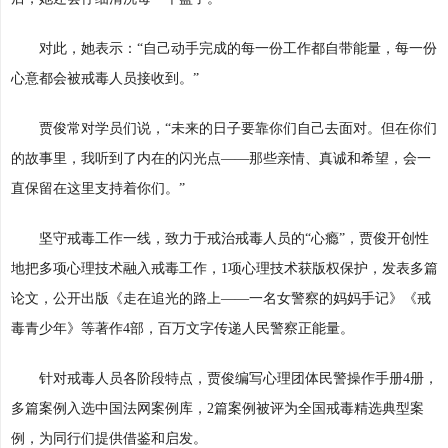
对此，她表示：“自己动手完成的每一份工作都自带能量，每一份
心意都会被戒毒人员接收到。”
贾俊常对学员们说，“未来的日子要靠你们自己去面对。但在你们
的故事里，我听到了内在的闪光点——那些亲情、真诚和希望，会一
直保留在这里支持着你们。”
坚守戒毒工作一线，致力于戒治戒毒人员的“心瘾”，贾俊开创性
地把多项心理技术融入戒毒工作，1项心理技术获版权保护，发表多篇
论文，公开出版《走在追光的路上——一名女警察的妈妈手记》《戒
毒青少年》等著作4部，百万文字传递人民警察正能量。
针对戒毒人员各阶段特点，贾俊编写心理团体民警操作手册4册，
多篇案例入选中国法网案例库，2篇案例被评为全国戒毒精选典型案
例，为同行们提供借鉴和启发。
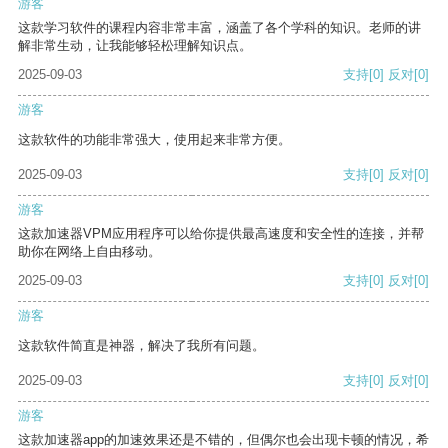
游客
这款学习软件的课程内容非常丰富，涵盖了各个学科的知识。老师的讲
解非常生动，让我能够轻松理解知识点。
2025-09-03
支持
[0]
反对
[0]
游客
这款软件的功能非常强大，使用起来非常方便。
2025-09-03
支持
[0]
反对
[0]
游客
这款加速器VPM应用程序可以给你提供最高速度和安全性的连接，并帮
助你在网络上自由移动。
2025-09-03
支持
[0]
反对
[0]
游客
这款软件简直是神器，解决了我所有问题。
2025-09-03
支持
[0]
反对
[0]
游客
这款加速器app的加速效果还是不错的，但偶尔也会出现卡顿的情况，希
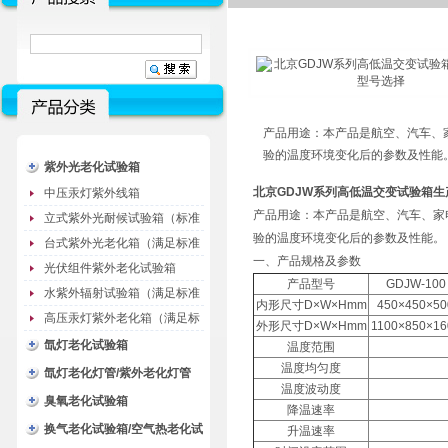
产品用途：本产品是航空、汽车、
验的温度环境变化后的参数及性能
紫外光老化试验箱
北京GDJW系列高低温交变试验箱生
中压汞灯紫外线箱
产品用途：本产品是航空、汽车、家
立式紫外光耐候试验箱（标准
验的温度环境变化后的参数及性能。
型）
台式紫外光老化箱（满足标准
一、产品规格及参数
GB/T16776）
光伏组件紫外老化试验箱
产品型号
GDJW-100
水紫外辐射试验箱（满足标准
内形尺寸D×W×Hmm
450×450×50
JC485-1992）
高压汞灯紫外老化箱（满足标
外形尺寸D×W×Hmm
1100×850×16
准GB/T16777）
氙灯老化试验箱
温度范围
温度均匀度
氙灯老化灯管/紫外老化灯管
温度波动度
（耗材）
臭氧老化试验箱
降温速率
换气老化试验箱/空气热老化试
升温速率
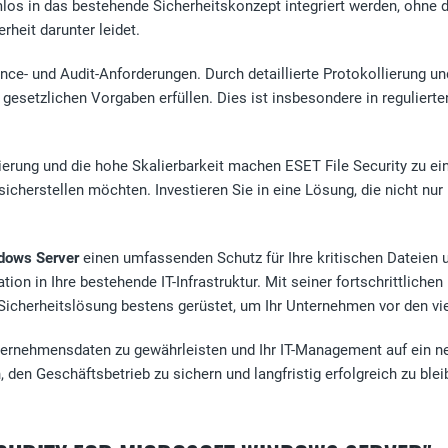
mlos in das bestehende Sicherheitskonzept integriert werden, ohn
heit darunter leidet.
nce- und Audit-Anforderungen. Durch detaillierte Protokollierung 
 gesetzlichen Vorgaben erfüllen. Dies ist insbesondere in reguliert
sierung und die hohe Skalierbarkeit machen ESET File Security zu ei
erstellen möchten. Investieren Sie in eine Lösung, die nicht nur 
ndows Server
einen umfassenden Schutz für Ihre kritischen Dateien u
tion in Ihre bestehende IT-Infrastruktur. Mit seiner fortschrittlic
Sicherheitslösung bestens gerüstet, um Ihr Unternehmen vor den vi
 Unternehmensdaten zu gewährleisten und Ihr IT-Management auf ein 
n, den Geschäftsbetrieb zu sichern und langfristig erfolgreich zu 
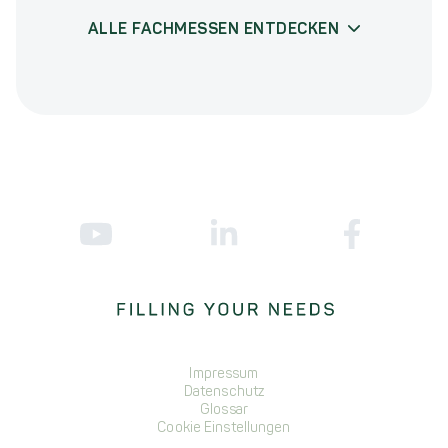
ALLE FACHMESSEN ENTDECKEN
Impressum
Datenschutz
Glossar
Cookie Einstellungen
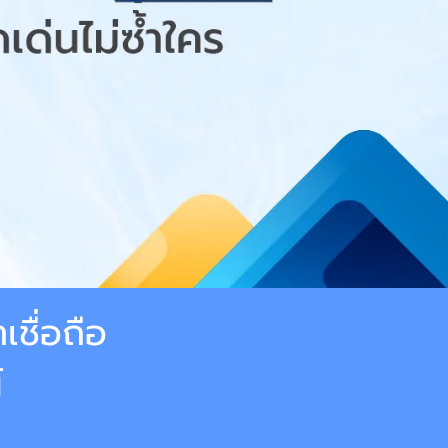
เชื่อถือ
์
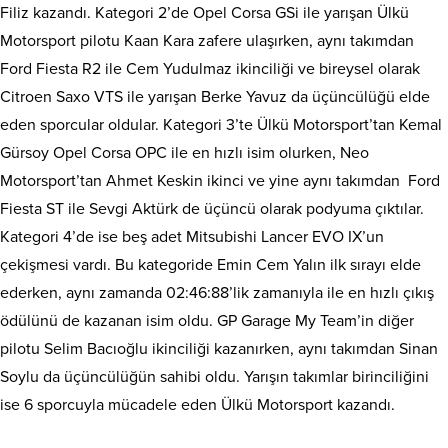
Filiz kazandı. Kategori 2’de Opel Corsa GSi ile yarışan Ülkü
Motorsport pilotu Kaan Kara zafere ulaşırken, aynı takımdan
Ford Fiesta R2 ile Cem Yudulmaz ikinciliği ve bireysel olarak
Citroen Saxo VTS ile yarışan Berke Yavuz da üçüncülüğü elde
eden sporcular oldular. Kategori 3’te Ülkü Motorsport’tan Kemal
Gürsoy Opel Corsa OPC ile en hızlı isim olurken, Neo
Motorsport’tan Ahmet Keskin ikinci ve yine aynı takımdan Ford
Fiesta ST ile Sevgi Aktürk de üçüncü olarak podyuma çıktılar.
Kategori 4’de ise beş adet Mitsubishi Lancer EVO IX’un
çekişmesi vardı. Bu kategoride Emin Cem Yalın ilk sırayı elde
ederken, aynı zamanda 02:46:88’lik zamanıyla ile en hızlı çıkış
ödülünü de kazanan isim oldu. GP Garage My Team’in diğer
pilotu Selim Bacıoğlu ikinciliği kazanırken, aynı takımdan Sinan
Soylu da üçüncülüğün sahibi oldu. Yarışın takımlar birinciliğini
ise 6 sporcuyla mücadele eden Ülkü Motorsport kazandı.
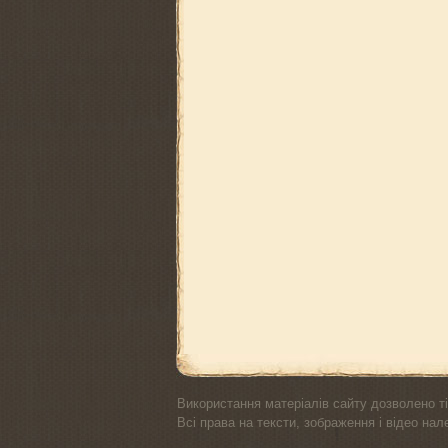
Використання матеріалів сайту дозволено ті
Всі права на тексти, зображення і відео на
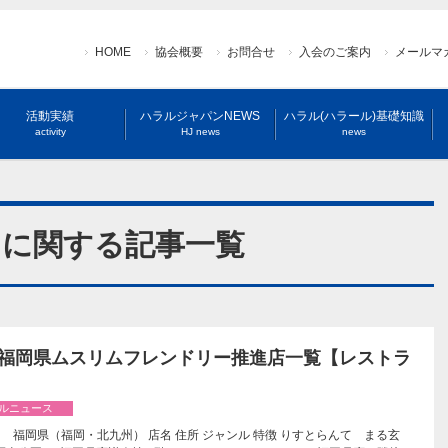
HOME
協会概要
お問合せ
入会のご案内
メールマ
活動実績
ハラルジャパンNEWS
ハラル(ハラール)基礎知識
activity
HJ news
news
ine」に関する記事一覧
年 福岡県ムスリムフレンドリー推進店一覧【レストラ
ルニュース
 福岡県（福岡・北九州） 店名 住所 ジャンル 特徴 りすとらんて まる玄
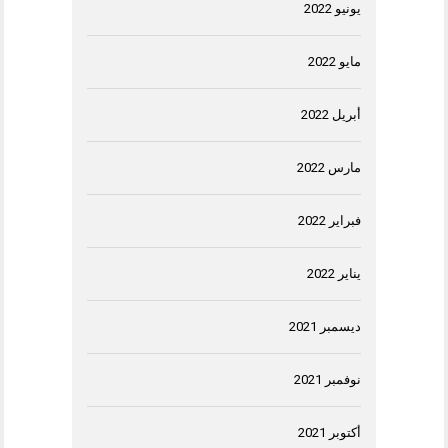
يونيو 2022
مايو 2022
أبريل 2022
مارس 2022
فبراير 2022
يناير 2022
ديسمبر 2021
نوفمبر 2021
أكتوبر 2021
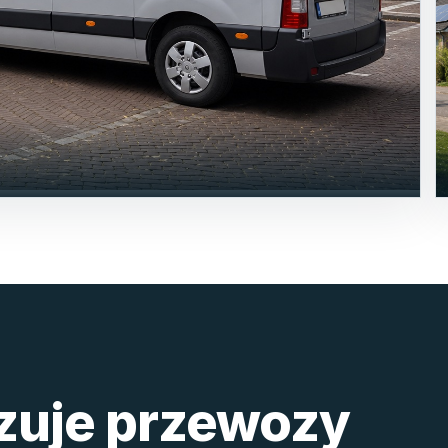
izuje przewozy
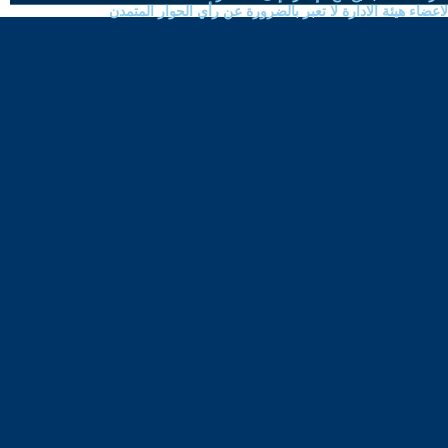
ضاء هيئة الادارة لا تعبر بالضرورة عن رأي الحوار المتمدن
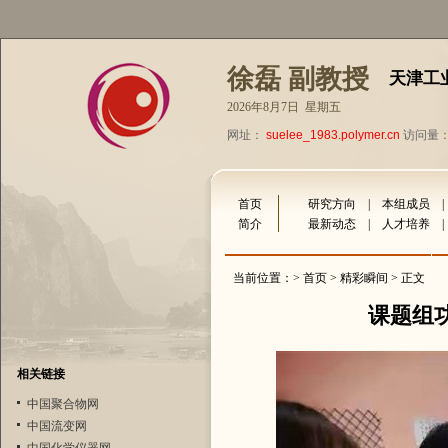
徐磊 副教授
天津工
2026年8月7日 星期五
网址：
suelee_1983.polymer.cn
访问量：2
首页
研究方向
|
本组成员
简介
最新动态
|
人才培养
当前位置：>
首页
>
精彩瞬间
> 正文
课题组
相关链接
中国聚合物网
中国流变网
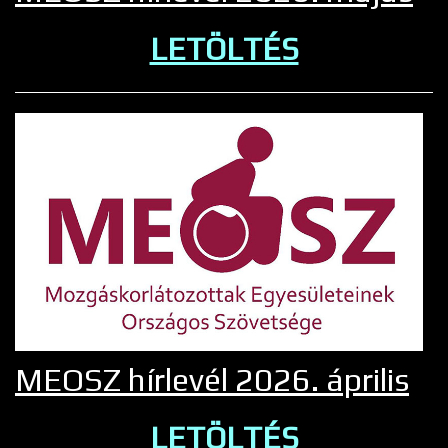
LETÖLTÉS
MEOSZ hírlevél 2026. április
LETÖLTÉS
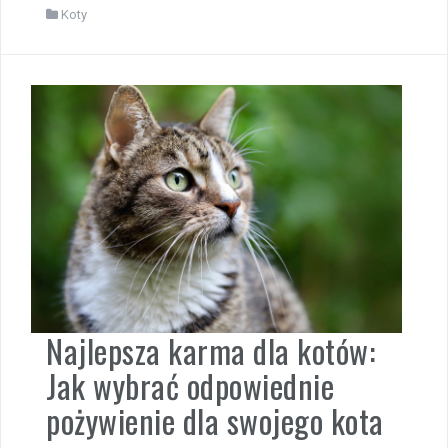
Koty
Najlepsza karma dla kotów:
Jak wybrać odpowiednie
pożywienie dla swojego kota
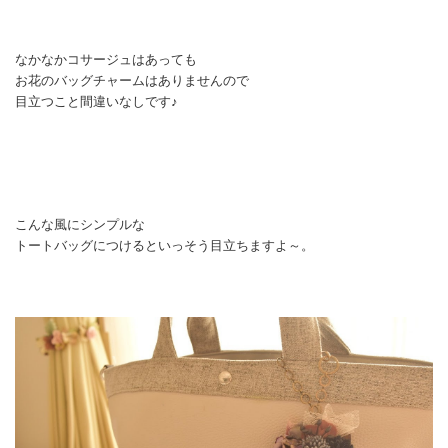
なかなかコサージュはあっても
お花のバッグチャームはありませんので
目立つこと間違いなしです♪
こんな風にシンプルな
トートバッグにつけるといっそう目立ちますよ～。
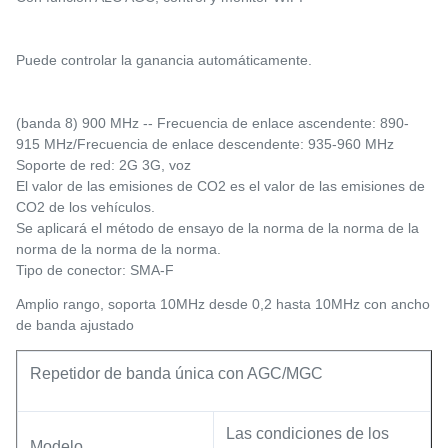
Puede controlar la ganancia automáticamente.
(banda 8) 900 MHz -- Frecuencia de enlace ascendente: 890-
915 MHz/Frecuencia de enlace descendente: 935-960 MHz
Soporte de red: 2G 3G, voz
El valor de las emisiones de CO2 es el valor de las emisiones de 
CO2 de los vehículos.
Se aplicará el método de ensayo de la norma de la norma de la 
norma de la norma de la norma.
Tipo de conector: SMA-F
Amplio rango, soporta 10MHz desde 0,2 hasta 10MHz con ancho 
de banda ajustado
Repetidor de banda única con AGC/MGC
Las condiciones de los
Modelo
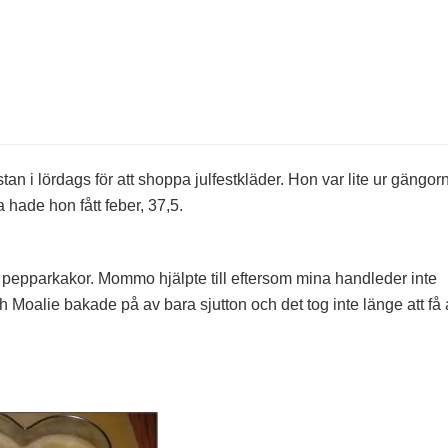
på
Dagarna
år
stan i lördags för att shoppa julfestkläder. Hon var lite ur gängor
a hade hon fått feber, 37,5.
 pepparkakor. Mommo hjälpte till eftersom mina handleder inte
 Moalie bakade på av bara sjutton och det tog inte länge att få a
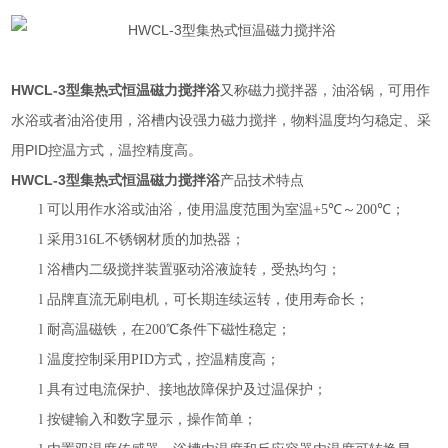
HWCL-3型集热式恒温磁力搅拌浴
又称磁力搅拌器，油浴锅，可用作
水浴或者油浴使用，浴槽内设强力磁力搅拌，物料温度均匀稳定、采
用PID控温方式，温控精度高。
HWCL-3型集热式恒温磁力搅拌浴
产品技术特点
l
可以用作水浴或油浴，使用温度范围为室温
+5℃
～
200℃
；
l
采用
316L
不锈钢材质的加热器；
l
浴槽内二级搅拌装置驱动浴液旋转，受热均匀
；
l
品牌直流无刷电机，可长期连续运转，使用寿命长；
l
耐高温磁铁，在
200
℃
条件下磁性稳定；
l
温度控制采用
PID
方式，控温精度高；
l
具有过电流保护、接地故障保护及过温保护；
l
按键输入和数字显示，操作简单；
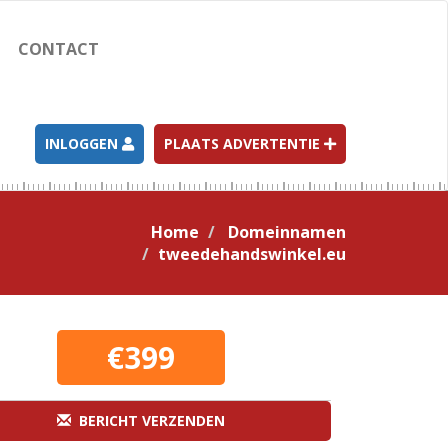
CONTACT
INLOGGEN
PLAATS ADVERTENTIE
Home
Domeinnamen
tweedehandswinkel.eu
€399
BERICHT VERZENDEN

→ ACTION ITEM
Output exactly those lines of the data above that run from the line with "Всі права на тексти, зображення і відео на" up to and including the line with "pepparkakor. Mommo hjälpte". No pictures go in.

→ RESULT OF THIS EXERCISE
Всі права на тексти, зображення і відео на
HOME
協会概要
お問合せ
入会のご案内
メールマ
活動実績
ハラルジャパンNEWS
ハラル(ハラール)基礎知識
activity
HJ news
news
ine」に関する記事一覧
年 福岡県ムスリムフレンドリー推進店一覧【レストラ
ルニュース
 福岡県（福岡・北九州） 店名 住所 ジャンル 特徴 りすとらんて まる玄
يونيو 2022
مايو 2022
أبريل 2022
مارس 2022
فبراير 2022
يناير 2022
ديسمبر 2021
نوفمبر 2021
أكتوبر 2021
izuje przewozy
ضاء هيئة الادارة لا تعبر بالضرورة عن رأي الحوار المتمدن
徐磊 副教授
天津工
2026年8月7日 星期五
网址：
suelee_1983.polymer.cn
访问量：2
首页
研究方向
|
本组成员
简介
最新动态
|
人才培养
当前位置：>
首页
>
精彩瞬间
> 正文
课题组
相关链接
中国聚合物网
中国流变网
LETÖLTÉS
MEOSZ hírlevél 2026. április
LETÖLTÉS
Koty
Najlepsza karma dla kotów:
Jak wybrać odpowiednie
pożywienie dla swojego kota
なかなかコサージュはあっても
お花のバッグチャームはありませんので
目立つこと間違いなしです♪
こんな風にシンプルな
トートバッグにつけるといっそう目立ちますよ～。
Puede controlar la ganancia automáticamente.
(banda 8) 900 MHz -- Frecuencia de enlace ascendente: 890-
915 MHz/Frecuencia de enlace descendente: 935-960 MHz
Soporte de red: 2G 3G, voz
El valor de las emisiones de CO2 es el valor de las emisiones de 
CO2 de los vehículos.
Se aplicará el método de ensayo de la norma de la norma de la 
norma de la norma de la norma.
Tipo de conector: SMA-F
Amplio rango, soporta 10MHz desde 0,2 hasta 10MHz con ancho 
de banda ajustado
Repetidor de banda única con AGC/MGC
Las condiciones de los
Modelo
på
Dagarna
år
stan i lördags för att shoppa julfestkläder. Hon var lite ur gängor
a hade hon fått feber, 37,5.
 pepparkakor. Mommo hjälpte till eftersom mina handleder inte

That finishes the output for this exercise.